Hitler's Furies: German Women in the Nazi Killing Fields
ISBN-10: 1482929031
ISBN-13: 9781482929034
Contributor: C. Peter Chen
Review Date: 2 Dec 2015
Europe suffered unimaginable injustices at the hands of the Germans during the WW2 era. After the war, most of those held responsible for it were men. The few women who were brought to court saw their trials being sensationalized, making them appear to be monsters rather than humans. With about 40% of Gestapo offices in Berlin and Vienna staffed by women, with so many wives accompanying their SS official husbands in occupied Eastern Europe, and with so many female nurses working at at forced euthanasia facilities, author Wendy Lower wondered what she might find if she explored what their experiences were during the war. The results of her research, published under the title Hitler's Furies, was chilling. She documented women who thought little of the paperwork that passed through their desks calling for the round up of Jews.
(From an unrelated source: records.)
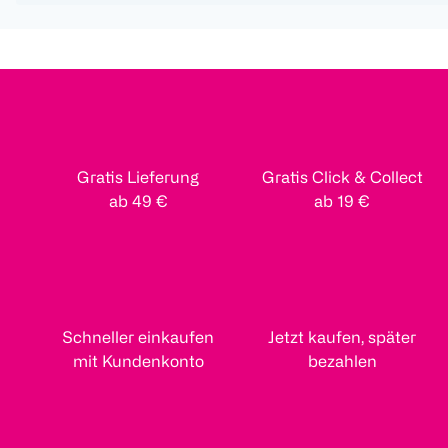
Gratis Lieferung
Gratis Click & Collect
ab 49 €
ab 19 €
Schneller einkaufen
Jetzt kaufen, später
mit Kundenkonto
bezahlen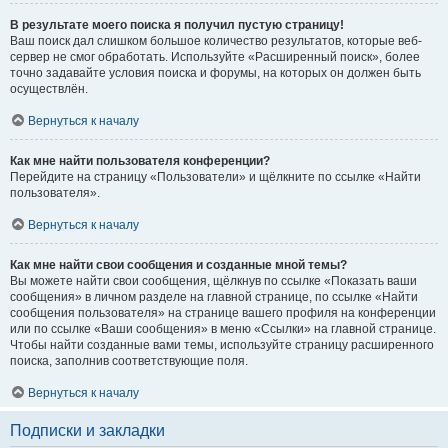
В результате моего поиска я получил пустую страницу!
Ваш поиск дал слишком большое количество результатов, которые веб-
сервер не смог обработать. Используйте «Расширенный поиск», более
точно задавайте условия поиска и форумы, на которых он должен быть
осуществлён.
Вернуться к началу
Как мне найти пользователя конференции?
Перейдите на страницу «Пользователи» и щёлкните по ссылке «Найти
пользователя».
Вернуться к началу
Как мне найти свои сообщения и созданные мной темы?
Вы можете найти свои сообщения, щёлкнув по ссылке «Показать ваши
сообщения» в личном разделе на главной странице, по ссылке «Найти
сообщения пользователя» на странице вашего профиля на конференции
или по ссылке «Ваши сообщения» в меню «Ссылки» на главной странице.
Чтобы найти созданные вами темы, используйте страницу расширенного
поиска, заполнив соответствующие поля.
Вернуться к началу
Подписки и закладки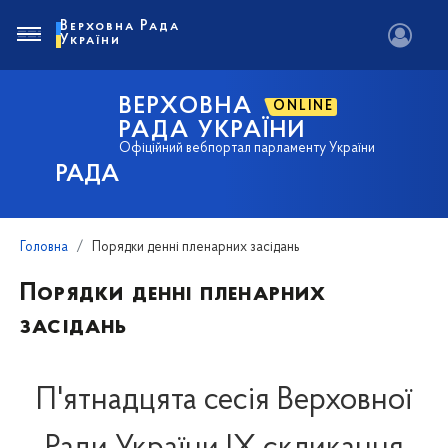
Верховна Рада
України
ВЕРХОВНА
ONLINE
РАДА УКРАЇНИ
Офіційний вебпортал парламенту України
РАДА
Головна
Порядки денні пленарних засідань
Порядки денні пленарних
засідань
П'ятнадцята сесія Верховної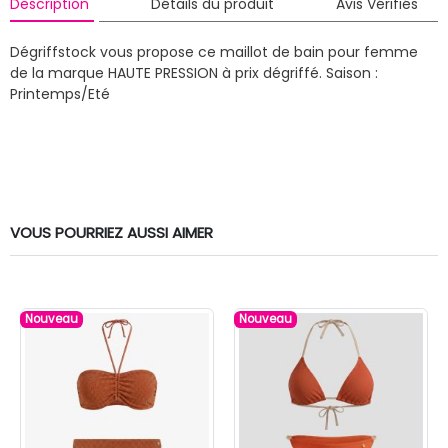
Description
Détails du produit
Avis Vérifiés
Dégriffstock vous propose ce maillot de bain pour femme
de la marque HAUTE PRESSION à prix dégriffé.
Saison :
Printemps/Eté
VOUS POURRIEZ AUSSI AIMER
Nouveau
Nouveau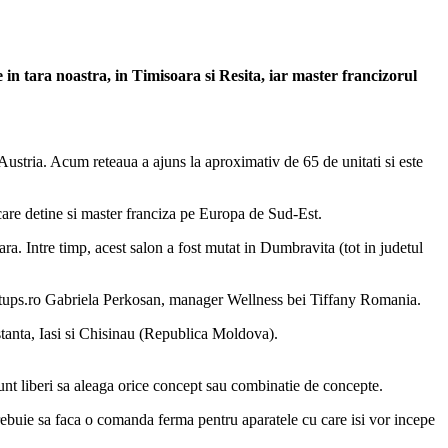
n tara noastra, in Timisoara si Resita, iar master francizorul
ustria. Acum reteaua a ajuns la aproximativ de 65 de unitati si este
are detine si master franciza pe Europa de Sud-Est.
ara. Intre timp, acest salon a fost mutat in Dumbravita (tot in judetul
rtups.ro Gabriela Perkosan, manager Wellness bei Tiffany Romania.
stanta, Iasi si Chisinau (Republica Moldova).
sunt liberi sa aleaga orice concept sau combinatie de concepte.
trebuie sa faca o comanda ferma pentru aparatele cu care isi vor incepe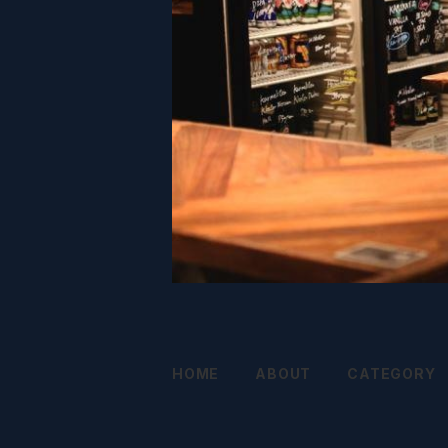
HOME
ABOUT
CATEGORY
While in our age we imagine wives of well-to-do households doing shopping at upscale boutiques, Lower wrote about those who selected from furs taken from recently deported Jews. Nurses, whose noble training taught them to heal, instead assisted in human experimentation. Lower looked into the post-war trial of a SS wife who mercilessly executed, with bullets to the back of the neck, six Jewish children who had just escaped from a transport train. Last but not least, she wrote of a woman who was accused of killing a Jewish child by holding him by his legs and swinging his head into a wall. While this book was not by any means comprehensive, it shed light into a topic not often written about, reminding us that the inhuman Nazi behavior were not limited to men. The fervor of ultra-nationalism and anti-Semitism brainwashed a generation of German women as well.
Lower struck home with a particular observation: While many defendants of post-war trials attempted (but mostly failed) to shed responsibility by claiming they were law-abiding and responsible individuals who were simply following orders, the many women profiled in Lower's book could not attempt to do so as none of them were official members of the military nor the government. All of them committed their crimes entirely on their own free will.
I had reviewed this title in its audio book format. Suzanne Toren performed the reading admirably.
Hitler's Furies had its weak points, but being one of the few books on the topic of women's involvement in the Holocaust, and certainly the first book for me, I felt that it offered a great deal. It was not an easy read, for it dealt with the ugly side of humanity, and worst of all such ugliness was conducted by women, the very same group of the German population who were portrayed in Nazi propaganda as loving and nurturing. However, as I finished this book, I felt that some of the powerful descriptions on these pages would remain with me for some time to come, reminding me that times of war could bring out the worst in humankind, both men and women.